WORK INSTRUCTION »
Should a line in the entries below contain "source", return that line.

PROVIDED MATERIAL »
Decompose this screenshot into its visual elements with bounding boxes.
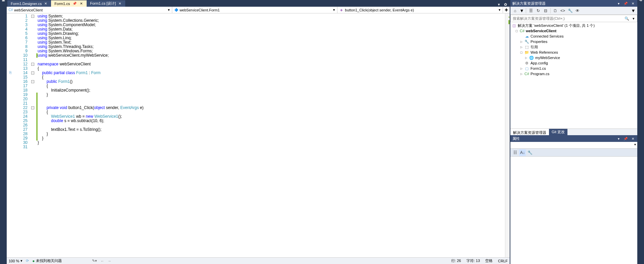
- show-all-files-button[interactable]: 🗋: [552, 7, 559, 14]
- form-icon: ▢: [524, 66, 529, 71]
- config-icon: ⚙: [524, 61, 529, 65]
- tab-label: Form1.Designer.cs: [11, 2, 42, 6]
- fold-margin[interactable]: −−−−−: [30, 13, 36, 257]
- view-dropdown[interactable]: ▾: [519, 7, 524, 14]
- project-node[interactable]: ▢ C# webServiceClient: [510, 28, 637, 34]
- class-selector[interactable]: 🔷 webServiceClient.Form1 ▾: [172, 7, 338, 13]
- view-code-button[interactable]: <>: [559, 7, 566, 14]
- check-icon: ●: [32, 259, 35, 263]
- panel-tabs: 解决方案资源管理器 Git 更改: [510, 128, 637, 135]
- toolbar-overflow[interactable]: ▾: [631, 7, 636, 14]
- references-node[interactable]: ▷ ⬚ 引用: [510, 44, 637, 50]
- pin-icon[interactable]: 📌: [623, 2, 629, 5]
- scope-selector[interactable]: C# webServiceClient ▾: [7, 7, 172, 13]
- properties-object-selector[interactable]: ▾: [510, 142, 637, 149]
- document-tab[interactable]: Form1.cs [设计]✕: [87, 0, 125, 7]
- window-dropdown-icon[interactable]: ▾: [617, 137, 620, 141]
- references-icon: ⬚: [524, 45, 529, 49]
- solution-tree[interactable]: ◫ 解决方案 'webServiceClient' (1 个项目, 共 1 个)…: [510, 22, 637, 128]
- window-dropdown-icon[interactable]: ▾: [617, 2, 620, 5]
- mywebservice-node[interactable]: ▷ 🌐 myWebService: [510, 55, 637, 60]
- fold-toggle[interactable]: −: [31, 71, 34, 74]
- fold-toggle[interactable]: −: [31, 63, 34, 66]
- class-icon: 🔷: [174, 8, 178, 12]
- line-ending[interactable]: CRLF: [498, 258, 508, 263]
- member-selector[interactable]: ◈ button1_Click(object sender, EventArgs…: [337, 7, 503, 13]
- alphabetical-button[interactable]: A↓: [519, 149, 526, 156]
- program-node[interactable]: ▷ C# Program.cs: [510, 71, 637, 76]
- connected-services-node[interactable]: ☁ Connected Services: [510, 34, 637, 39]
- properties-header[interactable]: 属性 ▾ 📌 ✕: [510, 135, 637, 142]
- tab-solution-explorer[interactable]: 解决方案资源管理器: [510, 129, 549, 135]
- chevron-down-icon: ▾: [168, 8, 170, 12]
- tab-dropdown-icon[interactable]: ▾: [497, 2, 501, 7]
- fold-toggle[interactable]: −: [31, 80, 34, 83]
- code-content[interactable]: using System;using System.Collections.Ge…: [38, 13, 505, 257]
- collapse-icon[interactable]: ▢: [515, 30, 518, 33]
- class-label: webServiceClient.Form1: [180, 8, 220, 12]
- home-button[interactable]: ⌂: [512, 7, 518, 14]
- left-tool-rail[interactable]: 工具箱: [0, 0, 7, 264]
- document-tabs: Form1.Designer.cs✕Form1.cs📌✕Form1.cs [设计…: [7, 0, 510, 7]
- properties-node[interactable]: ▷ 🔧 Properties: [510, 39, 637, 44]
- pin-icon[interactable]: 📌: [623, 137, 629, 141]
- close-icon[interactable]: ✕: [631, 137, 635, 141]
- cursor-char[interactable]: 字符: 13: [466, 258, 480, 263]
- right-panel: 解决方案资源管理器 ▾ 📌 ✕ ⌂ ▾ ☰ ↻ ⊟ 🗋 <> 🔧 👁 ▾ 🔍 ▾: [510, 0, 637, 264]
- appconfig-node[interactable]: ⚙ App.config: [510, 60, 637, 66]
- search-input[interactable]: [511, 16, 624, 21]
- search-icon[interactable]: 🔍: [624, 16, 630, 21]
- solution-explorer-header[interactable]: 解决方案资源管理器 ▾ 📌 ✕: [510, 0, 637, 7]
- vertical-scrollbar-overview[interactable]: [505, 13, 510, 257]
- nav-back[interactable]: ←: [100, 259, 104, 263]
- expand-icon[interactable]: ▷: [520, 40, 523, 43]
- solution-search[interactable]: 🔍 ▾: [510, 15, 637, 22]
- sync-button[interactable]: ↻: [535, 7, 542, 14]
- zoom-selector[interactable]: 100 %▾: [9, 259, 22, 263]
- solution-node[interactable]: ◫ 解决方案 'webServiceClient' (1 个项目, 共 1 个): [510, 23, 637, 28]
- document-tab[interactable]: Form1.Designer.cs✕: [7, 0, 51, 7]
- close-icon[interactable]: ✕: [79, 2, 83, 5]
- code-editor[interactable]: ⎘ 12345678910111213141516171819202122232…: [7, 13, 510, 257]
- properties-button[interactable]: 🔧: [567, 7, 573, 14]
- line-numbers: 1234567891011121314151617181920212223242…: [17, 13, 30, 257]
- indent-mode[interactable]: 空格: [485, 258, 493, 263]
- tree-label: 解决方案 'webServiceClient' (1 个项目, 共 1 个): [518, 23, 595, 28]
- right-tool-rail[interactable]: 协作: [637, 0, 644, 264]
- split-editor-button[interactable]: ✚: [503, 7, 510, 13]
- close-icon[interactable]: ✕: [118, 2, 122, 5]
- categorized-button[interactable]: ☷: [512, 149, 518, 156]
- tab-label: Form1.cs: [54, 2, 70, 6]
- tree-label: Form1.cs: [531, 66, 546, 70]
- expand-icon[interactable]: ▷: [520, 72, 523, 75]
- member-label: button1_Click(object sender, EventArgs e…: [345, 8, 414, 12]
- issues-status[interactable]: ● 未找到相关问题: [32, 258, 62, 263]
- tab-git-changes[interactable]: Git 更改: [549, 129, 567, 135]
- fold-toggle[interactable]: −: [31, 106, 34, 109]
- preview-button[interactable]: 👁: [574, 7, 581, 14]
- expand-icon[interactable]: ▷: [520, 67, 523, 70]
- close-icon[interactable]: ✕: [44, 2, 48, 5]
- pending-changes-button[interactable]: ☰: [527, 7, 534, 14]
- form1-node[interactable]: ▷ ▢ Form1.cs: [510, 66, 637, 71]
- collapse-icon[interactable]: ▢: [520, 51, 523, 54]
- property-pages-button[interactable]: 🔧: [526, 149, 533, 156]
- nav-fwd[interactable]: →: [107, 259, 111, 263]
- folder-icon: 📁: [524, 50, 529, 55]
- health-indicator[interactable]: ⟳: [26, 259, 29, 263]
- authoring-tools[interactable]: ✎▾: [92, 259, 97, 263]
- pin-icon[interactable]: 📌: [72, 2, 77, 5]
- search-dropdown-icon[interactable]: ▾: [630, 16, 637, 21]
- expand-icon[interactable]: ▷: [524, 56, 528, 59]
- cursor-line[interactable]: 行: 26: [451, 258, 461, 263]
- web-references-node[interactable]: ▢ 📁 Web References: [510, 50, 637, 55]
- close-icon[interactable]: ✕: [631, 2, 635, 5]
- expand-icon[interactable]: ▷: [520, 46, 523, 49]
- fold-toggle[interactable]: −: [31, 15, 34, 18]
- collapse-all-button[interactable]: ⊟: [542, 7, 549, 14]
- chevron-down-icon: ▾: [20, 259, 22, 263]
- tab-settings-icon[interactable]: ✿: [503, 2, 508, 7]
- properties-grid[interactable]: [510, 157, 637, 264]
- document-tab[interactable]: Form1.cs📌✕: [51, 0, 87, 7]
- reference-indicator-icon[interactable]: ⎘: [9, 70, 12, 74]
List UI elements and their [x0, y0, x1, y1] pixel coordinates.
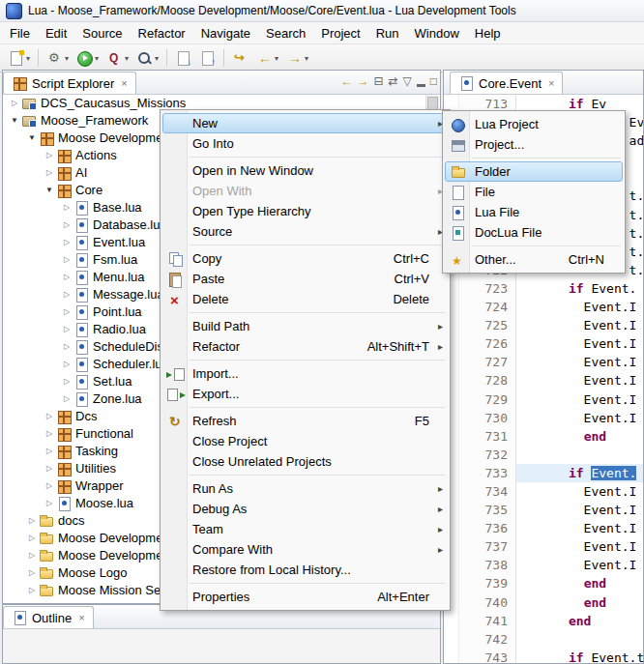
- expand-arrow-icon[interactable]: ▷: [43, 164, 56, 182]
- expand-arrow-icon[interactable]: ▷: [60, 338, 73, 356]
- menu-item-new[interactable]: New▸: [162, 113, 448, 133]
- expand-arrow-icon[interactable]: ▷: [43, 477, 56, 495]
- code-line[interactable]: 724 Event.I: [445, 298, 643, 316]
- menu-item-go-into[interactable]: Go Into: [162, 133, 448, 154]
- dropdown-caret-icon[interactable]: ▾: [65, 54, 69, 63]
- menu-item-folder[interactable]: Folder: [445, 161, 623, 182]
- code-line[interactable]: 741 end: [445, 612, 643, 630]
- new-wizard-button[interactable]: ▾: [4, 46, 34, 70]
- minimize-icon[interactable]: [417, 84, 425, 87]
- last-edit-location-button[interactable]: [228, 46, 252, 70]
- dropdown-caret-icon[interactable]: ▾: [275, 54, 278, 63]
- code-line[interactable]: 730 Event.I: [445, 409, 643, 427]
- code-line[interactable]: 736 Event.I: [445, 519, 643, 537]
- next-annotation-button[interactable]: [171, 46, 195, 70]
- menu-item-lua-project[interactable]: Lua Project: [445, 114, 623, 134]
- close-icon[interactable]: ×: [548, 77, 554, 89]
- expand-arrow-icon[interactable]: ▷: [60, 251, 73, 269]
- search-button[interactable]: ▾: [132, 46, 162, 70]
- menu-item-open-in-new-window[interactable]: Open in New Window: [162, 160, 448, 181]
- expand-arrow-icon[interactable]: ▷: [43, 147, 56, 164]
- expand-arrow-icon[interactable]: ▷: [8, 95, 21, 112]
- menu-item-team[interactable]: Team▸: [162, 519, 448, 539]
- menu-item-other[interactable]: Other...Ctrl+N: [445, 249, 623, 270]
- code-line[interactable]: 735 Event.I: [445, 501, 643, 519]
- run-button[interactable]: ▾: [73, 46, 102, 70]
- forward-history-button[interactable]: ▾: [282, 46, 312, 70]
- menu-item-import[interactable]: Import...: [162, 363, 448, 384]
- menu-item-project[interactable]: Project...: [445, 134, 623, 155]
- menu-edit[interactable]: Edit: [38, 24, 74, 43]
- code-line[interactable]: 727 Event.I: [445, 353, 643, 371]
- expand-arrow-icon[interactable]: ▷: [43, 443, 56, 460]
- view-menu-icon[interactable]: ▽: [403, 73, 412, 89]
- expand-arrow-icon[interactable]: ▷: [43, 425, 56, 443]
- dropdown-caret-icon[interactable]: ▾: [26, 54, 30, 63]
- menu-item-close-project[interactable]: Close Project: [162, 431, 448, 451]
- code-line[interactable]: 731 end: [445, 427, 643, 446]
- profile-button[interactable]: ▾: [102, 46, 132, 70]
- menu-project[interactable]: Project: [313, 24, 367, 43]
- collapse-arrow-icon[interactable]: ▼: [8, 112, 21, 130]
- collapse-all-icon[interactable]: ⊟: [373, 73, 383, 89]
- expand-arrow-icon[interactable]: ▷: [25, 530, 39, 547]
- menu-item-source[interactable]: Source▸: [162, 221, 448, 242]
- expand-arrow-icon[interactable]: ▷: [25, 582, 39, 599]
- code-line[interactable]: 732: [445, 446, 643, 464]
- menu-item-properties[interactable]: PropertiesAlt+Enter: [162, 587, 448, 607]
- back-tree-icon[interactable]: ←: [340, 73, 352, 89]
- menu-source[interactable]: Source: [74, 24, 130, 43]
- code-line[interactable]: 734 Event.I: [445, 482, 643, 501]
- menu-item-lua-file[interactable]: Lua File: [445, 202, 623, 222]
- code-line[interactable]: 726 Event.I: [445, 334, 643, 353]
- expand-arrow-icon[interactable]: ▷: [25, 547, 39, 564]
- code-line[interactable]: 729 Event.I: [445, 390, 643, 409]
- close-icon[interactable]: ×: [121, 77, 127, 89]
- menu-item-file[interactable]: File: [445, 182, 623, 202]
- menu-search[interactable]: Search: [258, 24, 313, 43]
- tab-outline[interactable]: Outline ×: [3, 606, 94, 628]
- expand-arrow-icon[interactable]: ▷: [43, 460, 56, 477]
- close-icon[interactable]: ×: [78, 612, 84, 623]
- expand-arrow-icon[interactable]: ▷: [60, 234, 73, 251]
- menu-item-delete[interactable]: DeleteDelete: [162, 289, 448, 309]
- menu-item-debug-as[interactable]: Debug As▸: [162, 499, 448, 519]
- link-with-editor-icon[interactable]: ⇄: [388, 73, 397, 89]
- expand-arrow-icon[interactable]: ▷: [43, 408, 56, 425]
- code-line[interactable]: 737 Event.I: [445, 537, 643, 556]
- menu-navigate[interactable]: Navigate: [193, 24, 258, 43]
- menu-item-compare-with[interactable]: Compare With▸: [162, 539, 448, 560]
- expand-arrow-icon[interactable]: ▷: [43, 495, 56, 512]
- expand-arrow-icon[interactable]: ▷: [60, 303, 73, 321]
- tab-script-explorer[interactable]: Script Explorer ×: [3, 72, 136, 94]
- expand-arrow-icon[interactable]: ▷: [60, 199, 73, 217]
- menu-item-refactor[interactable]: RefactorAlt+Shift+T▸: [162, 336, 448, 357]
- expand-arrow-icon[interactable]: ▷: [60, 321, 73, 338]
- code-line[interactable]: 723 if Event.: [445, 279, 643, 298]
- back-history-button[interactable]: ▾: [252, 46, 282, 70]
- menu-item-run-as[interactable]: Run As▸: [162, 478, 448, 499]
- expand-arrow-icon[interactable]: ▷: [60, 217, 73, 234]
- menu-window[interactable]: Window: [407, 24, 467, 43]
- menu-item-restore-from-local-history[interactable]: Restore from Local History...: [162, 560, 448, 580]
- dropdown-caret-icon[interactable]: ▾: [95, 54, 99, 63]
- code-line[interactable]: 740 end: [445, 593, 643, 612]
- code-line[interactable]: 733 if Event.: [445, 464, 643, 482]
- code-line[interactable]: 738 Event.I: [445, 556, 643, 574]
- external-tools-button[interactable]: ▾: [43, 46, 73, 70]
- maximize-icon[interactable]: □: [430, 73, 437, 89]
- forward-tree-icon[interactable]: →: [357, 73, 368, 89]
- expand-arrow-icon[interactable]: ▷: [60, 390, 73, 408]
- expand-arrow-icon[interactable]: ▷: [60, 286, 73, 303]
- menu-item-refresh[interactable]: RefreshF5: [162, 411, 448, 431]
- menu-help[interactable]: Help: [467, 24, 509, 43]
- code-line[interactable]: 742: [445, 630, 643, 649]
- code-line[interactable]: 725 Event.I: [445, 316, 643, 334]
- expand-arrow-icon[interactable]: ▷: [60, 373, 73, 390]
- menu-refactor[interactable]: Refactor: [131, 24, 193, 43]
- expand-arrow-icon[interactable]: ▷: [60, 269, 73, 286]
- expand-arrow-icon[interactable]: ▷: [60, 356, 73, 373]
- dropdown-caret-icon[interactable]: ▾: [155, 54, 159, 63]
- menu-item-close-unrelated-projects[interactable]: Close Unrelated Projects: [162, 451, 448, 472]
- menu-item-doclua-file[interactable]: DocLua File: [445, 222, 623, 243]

YOUR RESPONSE »
- menu-item-source[interactable]: Source▸: [162, 221, 448, 242]
- menu-source[interactable]: Source: [74, 24, 130, 43]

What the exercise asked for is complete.